Hillman pilots late-night campus escorts


Thomas Yang | Assistant Visual Editor

The Walking Escort Pilot Program will walk students back to their dorms from Hillman Library during the hours of 10 p.m. to 6 a.m., Sunday through Thursday.

By Jessica Steinberg, For The Pitt News

Feeling unsafe on your late-night walk home from Hillman Library? The Walking Escort Pilot Program — probably — has you covered.

Amid student concerns about safety, the new program provides Allied Universal Security officers who can walk Pitt students back to their dorms from Hillman. During the hours of 10 p.m. to 6 a.m., Sunday through Thursday, the security officers sit by the doors of the Hillman Library ground floor, available to any student with a Pitt ID.

The Pilot Program was established on campus as a collaboration between the Student Government Board and the Department of Public Safety.
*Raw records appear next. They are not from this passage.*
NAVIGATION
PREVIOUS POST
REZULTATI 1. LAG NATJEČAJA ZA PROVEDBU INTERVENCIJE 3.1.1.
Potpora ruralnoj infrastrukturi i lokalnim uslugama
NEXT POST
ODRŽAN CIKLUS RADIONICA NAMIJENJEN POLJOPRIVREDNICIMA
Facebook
Caroline Unger, SGB vice president and chief of cabinet, said that she saw a need for the program after an incident last semester.
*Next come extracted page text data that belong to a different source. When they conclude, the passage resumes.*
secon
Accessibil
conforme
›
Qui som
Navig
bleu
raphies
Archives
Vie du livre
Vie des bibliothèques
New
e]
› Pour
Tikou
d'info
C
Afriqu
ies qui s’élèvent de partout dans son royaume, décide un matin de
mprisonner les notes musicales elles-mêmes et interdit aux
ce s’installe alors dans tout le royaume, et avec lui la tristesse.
“A female student was walking back to her apartment on Ruskin from the library and a car came up behind her and two men came out and started chasing her,”  Unger said. “So after that happened I kind of saw the need to try a new program that could provide direct assistance walking students home.”

Unger researched existing walking escort programs at other schools and then worked with the Department of Public Safety, Pitt’s Department of Transportation and the Pitt Police to create a similar program.
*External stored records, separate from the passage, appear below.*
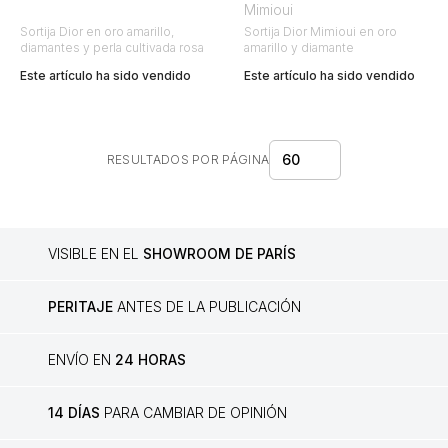
Mimioui
Sortija Dior en oro amarillo,
Sortija Dior Mimioui en oro
diamantes y perla cultivada rosa
amarillo y diamante
Este artículo ha sido vendido
Este artículo ha sido vendido
60
RESULTADOS POR PÁGINA
VISIBLE EN EL
SHOWROOM DE PARÍS
PERITAJE
ANTES DE LA PUBLICACIÓN
ENVÍO EN
24 HORAS
14 DÍAS
PARA CAMBIAR DE OPINIÓN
“It’s not to say that every time you’re in the library you’re going to want to use something like this, but it’s the fact that it’s there if you ever feel like you need it,” Unger said.

She also added that the program is only available at Hillman Library right now because it is a pilot program. Currently, the program is only offered five nights a week, but Unger said it could be expanded to seven nights if they felt there was student demand.

If we see success and we see a need for a more expansive program, maybe leaving from a different location, or going to different locations aside from on-campus residence halls, then that would definitely be something we would discuss and be open to doing,” Unger said.

For students living in residence halls on lower campus, officers can walk with a student all the way to their dorm. For students living on upper campus, escorts will walk students to a shuttle stop.

Jeremy Somerville, an Allied Universal walking escort, mentioned that the walking escorts will accompany students safely to any buildings within the permitted range, not just the residence halls.

“We have a certain area that we go,” Somerville said. “We don’t go too far, but far enough to where every student gets a way home, no matter what.”

However, students who live outside the program’s boundaries are out of luck. Sammi Ryan, a senior psychology major who lives off campus, said she frequently feels unsafe walking home from Hillman.

“I carry my keys in my hand. They aren’t very sharp but I still carry them,” Ryan said in an email. “It’s not advisable to to be alone at Hillman this late at night, but it’s the only way to get work done.”

Ryan said it would have been nice to have the walking escort program available when she lived in a campus residence hall.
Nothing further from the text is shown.